§ **What you have to do**: Images are to be left out when the records below are printed word for word.

§ **Data supplied**:
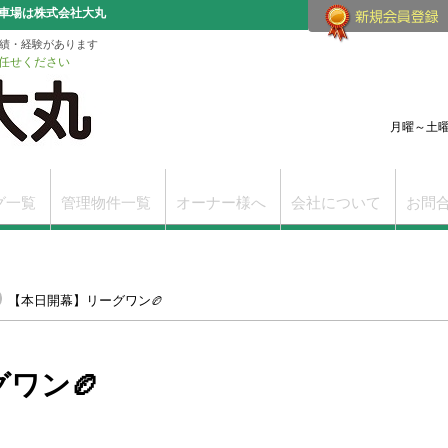
車場は株式会社大丸
実績・経験があります
任せください
月曜～土曜（
グ一覧
管理物件一覧
オーナー様へ
会社について
お問
改訂版
学芸大学駅前賃貸支店
学芸大学の賃貸物件一覧
【本日開幕】リーグワン🏉
ワン🏉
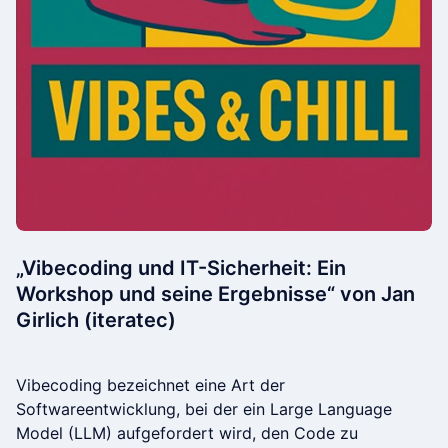
„Vibecoding und IT-Sicherheit: Ein
Workshop und seine Ergebnisse“ von Jan
Girlich (iteratec)
Vibecoding bezeichnet eine Art der
Softwareentwicklung, bei der ein Large Language
Model (LLM) aufgefordert wird, den Code zu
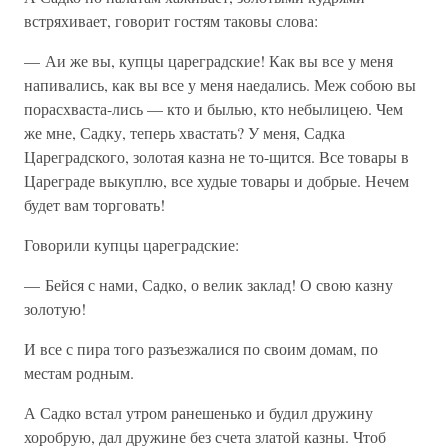
встряхивает, говорит гостям таковы слова:
— Аи же вы, купцы цареградские! Как вы все у меня
напивались, как вы все у меня наедались. Меж собою вы
порасхваста-лись — кто и былью, кто небылицею. Чем
же мне, Садку, теперь хвастать? У меня, Садка
Цареградского, золотая казна не то-щится. Все товары в
Цареграде выкуплю, все худые товары и добрые. Нечем
будет вам торговать!
Говорили купцы цареградские:
— Бейся с нами, Садко, о велик заклад! О свою казну
золотую!
И все с пира того разъезжалися по своим домам, по
местам родным.
А Садко встал утром ранешенько и будил дружину
хоробрую, дал дружине без счета златой казны. Чтоб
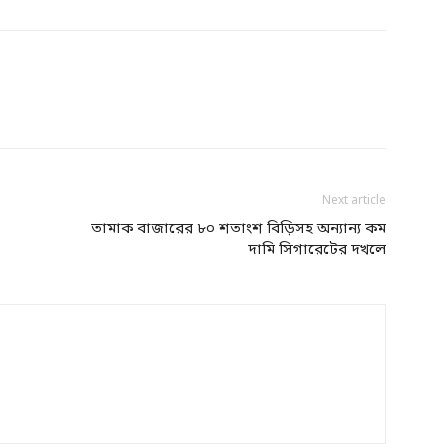
Next article
তামাক বাজারের ৮০ শতাংশ বিড়িসহ অন্যান্য কম
দামি সিগারেটের দখলে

§ **Solution**:
車場は株式会社大丸
実績・経験があります
任せください
月曜～土曜（
グ一覧
管理物件一覧
オーナー様へ
会社について
お問
改訂版
学芸大学駅前賃貸支店
学芸大学の賃貸物件一覧
【本日開幕】リーグワン🏉
ワン🏉
„Vibecoding und IT-Sicherheit: Ein
Workshop und seine Ergebnisse“ von Jan
Girlich (iteratec)
Vibecoding bezeichnet eine Art der
Softwareentwicklung, bei der ein Large Language
Model (LLM) aufgefordert wird, den Code zu
встряхивает, говорит гостям таковы слова:
— Аи же вы, купцы цареградские! Как вы все у меня
напивались, как вы все у меня наедались. Меж собою вы
порасхваста-лись — кто и былью, кто небылицею. Чем
же мне, Садку, теперь хвастать? У меня, Садка
Цареградского, золотая казна не то-щится. Все товары в
Цареграде выкуплю, все худые товары и добрые. Нечем
будет вам торговать!
Говорили купцы цареградские:
— Бейся с нами, Садко, о велик заклад! О свою казну
золотую!
И все с пира того разъезжалися по своим домам, по
местам родным.
А Садко встал утром ранешенько и будил дружину
хоробрую, дал дружине без счета златой казны. Чтоб
Next article
তামাক বাজারের ৮০ শতাংশ বিড়িসহ অন্যান্য কম
দামি সিগারেটের দখলে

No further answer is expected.